Fig. 6. Map of modifications increasing pMB1 stability.

a Duplicated antisense sequence Schematic showing the duplication of antisense sequence (DAS). Shown are promoters P_RNAI and P_RNAII; the stem-loop structures that are important for antisense regulation; the two restriction sites used for cloning of the plasmid ori mutants; and the position of the RNA/DNA switch. b. DAS ori sequence. Duplicated sequences are boxed; mutations tested for increased stability are highlighted in bold, denoting nucleotide positions (relative to the start of the ori following standard ColE1 numbering (Ohmori and Tomizawa, 1979)) and base pair substitutions. The two restriction sites used for cloning of the plasmid ori mutants are denoted and highlighted in grey boxes. c Location of the G180A/C mutation. This mutation is mapped on a secondary structure for stem-loop number four of RNAII, which comprises nucleotides 172 through 207. The secondary structure shown is the most stable one predicted using the mfold program (Zuker, 2003), with a ΔG=−12.20 kcal/mol. d Location of the G512A/C mutation. This mutation is mapped on a secondary structure for hairpin 2 of RNAII, which comprises nucleotides 508 through 525. The model shown is the most stable one predicted using the mfold program (Zuker, 2003), with a ΔG=−7.3 kcal/mol. e Location of the G628A mutation. This mutation is mapped on a secondary structure for single-stranded DNA in area surrounding the RNA/DNA switch. The model shown is the most stable one predicted using the mfold program (Zuker, 2003), with a ΔG=−11.27 kcal/mol.

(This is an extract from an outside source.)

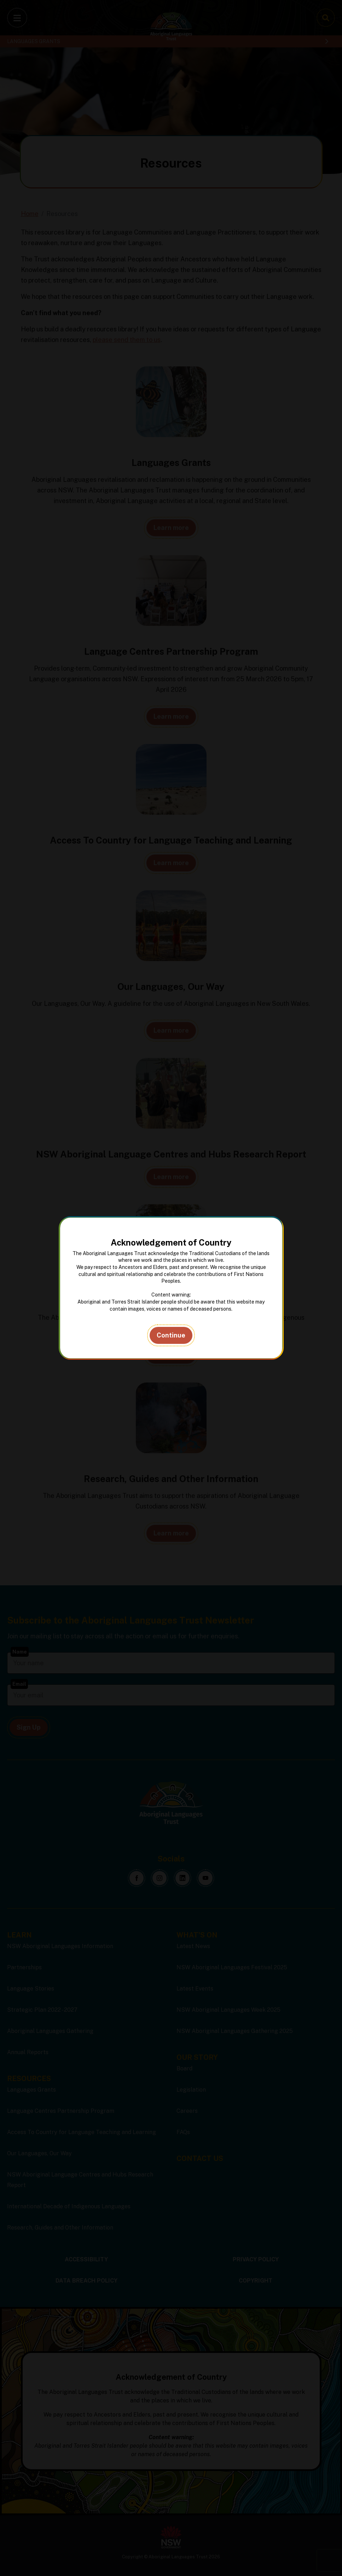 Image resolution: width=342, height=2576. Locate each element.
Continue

Fig. 7. Effects of stabilizing mutations on viability in carbenicillin.

Here we compare WT and DAS oris (which are unstable and moderately stable, respectively) with plasmid ori variants of these two oris containing G180A and G180A with GFP_L18Stop (both of which are highly stable). For each sample, six cultures were grown on carbenicillin and plated on carbenicillin or LB plates (for DAS we only had 5 samples, and for G180A and for DAS_G180A GFP_L18_stop only 3). The ratio of colonies grown in the presence of carbenicillin vs. LB was averaged out. To account for differences in n between samples, the error bars represent standard error of the mean, not standard deviation. Significant decreases in ratio were established through a one-tailed, paired Student’s t-test. For WT, the p-value was <0.012 (asterisk), and for DAS, p<0.074.

Fig. 8. Quantification of GFP expression.

a. Western blot values. GFP expression for cells expressing the engineered variants listed in the X axis is shown, as band intensity on a Western blot, determined by densitometry, normalized to that of WT. Error bars represent standard deviation of two biological replicas. b. Fluorescence values. The fluorescence of cultures expressing the engineered variants listed on the X axis was measured as described in Methods and plotted (in log scale) on the Y-axis. Error bars represent standard deviation of 10 biological replicas.